Impaired driving is an extremely complicated and specialized area of law that requires a great deal of experience and knowledge to understand what the issues may be as it relates to your case. To name only a few common aspects:
Can the Crown prove the person was in “care and control” of the motor vehicle at the time of the offence?
Was there an intention or act of driving even if they had constructive care and control of the vehicle (for example, found drunk sleeping in a running car to keep warm)?

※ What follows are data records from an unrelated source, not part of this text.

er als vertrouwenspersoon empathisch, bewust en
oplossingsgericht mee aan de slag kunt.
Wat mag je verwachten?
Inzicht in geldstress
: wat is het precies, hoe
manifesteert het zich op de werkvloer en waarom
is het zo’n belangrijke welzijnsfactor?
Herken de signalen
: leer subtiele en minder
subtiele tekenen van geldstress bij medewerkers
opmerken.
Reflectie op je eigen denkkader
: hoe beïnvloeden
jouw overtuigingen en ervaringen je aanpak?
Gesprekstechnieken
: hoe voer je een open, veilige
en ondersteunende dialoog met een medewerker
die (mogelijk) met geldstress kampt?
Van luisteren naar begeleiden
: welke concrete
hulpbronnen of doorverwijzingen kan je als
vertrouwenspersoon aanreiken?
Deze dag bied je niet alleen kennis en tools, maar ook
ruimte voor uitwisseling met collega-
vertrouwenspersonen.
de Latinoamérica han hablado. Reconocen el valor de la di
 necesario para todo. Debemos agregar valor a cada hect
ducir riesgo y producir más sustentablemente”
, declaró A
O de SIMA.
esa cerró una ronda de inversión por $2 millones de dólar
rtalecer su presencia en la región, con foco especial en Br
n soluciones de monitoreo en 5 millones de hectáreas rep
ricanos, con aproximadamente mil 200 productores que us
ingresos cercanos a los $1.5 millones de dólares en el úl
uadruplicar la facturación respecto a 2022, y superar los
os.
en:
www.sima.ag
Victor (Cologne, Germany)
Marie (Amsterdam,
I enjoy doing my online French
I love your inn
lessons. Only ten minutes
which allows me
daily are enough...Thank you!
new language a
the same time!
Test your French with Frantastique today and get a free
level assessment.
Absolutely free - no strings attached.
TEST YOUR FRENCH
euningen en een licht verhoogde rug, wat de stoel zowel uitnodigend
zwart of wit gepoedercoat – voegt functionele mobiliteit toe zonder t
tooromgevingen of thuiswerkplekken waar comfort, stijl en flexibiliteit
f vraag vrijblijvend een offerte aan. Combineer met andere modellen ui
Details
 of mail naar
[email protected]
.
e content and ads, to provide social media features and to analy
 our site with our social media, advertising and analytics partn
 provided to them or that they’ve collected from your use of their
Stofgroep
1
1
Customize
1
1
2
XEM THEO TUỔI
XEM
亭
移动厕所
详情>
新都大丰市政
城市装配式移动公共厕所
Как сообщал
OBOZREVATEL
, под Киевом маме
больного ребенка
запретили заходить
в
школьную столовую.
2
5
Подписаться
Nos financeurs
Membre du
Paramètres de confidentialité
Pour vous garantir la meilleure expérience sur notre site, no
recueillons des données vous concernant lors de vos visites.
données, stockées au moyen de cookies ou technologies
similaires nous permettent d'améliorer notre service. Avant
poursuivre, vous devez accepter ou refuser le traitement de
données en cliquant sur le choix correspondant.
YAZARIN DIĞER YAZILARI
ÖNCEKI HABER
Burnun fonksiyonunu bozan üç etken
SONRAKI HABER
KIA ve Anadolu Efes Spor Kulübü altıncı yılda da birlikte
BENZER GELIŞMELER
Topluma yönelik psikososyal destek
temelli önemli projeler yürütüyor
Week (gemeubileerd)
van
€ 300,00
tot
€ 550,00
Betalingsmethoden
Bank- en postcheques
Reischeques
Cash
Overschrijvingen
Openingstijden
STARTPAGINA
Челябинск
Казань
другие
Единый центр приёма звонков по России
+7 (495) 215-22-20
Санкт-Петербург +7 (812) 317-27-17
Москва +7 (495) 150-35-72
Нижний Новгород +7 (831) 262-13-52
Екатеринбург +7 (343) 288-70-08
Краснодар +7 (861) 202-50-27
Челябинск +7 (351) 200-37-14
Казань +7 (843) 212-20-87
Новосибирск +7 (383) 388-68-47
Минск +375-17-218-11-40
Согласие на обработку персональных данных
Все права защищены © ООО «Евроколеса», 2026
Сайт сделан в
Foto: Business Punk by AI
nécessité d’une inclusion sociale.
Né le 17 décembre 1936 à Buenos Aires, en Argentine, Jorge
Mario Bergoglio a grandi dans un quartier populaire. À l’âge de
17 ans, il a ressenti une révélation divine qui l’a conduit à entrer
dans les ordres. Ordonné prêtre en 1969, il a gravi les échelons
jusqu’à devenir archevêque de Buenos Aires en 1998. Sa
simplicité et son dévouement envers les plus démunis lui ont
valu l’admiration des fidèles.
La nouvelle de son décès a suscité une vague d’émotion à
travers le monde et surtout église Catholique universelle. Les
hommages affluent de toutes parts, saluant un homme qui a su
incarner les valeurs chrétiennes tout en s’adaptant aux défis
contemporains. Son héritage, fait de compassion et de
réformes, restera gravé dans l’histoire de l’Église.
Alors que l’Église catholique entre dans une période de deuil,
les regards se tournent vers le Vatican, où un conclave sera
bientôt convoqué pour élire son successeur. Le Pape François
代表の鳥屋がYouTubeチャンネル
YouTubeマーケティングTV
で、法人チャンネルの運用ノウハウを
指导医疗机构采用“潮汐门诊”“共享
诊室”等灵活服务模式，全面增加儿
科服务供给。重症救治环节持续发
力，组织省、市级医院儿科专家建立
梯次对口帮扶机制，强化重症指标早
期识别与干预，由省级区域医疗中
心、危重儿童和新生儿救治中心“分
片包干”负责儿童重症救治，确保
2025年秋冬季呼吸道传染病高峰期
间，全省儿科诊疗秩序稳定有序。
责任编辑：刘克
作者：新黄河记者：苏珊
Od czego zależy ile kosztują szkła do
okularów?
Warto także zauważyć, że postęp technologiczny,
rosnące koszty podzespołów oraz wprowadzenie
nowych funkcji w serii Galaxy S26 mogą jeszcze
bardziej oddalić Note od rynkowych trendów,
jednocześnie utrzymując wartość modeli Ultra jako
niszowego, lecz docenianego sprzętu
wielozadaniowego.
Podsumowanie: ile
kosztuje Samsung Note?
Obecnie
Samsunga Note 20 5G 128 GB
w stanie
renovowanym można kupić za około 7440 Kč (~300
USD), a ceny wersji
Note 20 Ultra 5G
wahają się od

Were the devices used approved in law?
Were the devices in proper working order and maintained in accordance with manufacturer specifications?
Did the police engage the testing as soon as practicable?
Were there any constitutional violations in obtaining the samples or observations of impairment?
Was the person detained in excess of what they ought to have been in the circumstances?
Do the observations made prove beyond a reasonable doubt that a person was impaired at the time?
Does new provisions under the Criminal Code to establish impairment by drug meet sufficient levels of reliability or are they junk science?
As mentioned, this is only a small fraction of the types of issues a lawyer will look at in assessing the merit to defending an impaired driving / over 80 charge that a client may be facing. Even though a person has an absolute right to defend themselves, they also have an absolute right to try and take out their own wisdom teeth – neither decision will end well.